Page-level text extractions:
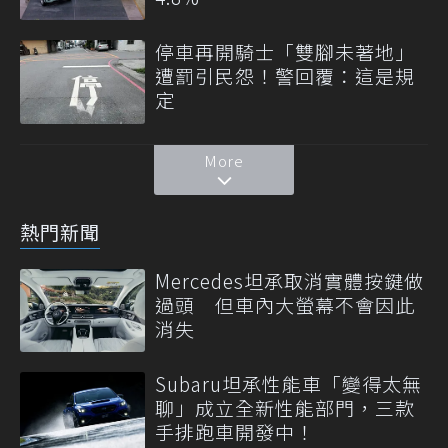
停車再開騎士「雙腳未著地」
遭罰引民怨！警回覆：這是規
定
More
熱門新聞
Mercedes坦承取消實體按鍵做
過頭 但車內大螢幕不會因此
消失
Subaru坦承性能車「變得太無
聊」成立全新性能部門，三款
手排跑車開發中！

Directions ->
Would you please repeat all the data word for word, but without the pictures?

Reply to the task ->
停車再開騎士「雙腳未著地」
遭罰引民怨！警回覆：這是規
定
More
熱門新聞
Mercedes坦承取消實體按鍵做
過頭 但車內大螢幕不會因此
消失
Subaru坦承性能車「變得太無
聊」成立全新性能部門，三款
手排跑車開發中！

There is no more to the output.